Floyd Mayweather Jr. seems to have given up on the idea of perhaps facing off against his arch rival, Manny Pacquiao, at some point this fall.
The much-discussed showdown between Mayweather and Pacquiao has been the subject of boxing analysis consistently over the last three years. Ever since Mayweather returned from his self-imposed 21-month sabbatical (in 2009) claiming that he wanted to prove that he was the sport’s biggest star, the prospect of him and Pacquiao agreeing to a bout has had fans salivating.
Unfortunately, between red herring performance-enhancing drug (PED) battles and equally ludicrous arguments about potential purse splits, all of the talk we’ve heard up to this point has just led to more of the same – talk.
During a recent interview with Lance Pugmire of the Los Angeles Times, Mayweather acknowledged that he didn’t foresee taking on Pacquiao after his bout versus Miguel Cotto this May.
"No, I don't think it's going to happen," Mayweather said. "It's because of [Pacquiao promoter] Bob Arum. It's not my fault."

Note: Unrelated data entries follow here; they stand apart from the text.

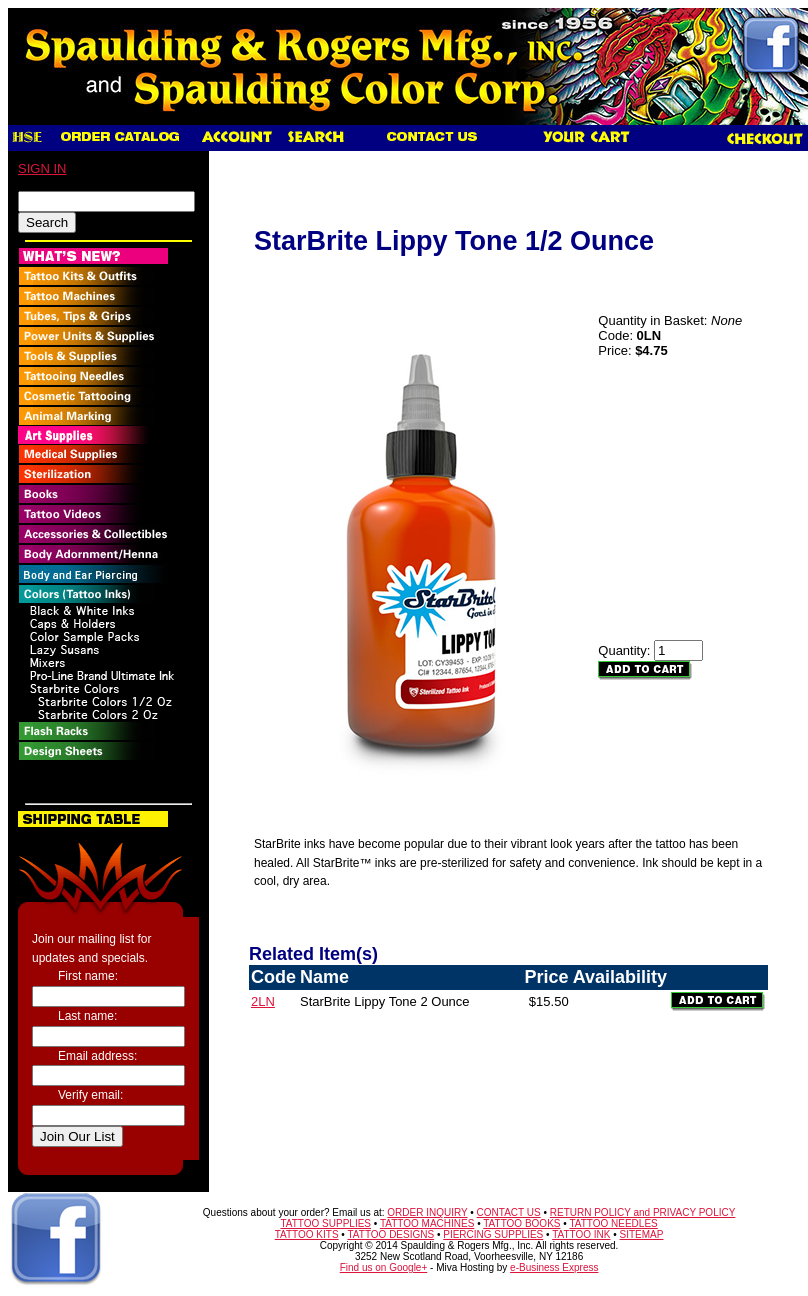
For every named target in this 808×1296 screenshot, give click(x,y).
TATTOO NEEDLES (613, 1223)
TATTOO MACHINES (427, 1223)
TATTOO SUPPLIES (325, 1223)
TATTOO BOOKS (521, 1223)
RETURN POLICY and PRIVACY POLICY (643, 1212)
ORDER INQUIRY (427, 1212)
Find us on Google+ (384, 1267)
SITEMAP (642, 1234)
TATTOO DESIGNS (390, 1234)
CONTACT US (509, 1212)
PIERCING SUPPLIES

Of course it’s not Mayweather’s fault.
Back at the beginning of 2012, things actually looked relatively sunny in terms of getting this match put together. The only stumbling block that anyone could see was how the financial breakdown would turn out. But seeing as Pacquiao had once agreed to give his counterpart the lion’s share of the purse if this fight ever happened, even that seemed like it wouldn’t be a huge hurdle.
Of course, it did end up being a huge hurdle.
Pacquiao demanded a 50-50 split. Mayweather refused to give him anything more than $40 million guaranteed. And then negotiations broke up for good. There were murmurs over the last few months that these two would come to their senses and agree to an end-of-the-year fight but, apparently, that’s now off the table too.
So where do we stand now? Basically, best case scenario, we’ll get a Mayweather versus Pacquiao showdown in 2013 when Mayweather is 36 and Pacquiao is 34. Seeing as both guys rely heavily on speed in their matches and speed is the first thing to go, they’re both essentially aging in dog years right before our very eyes.
At what point does the public simply stop demanding that this fight happen?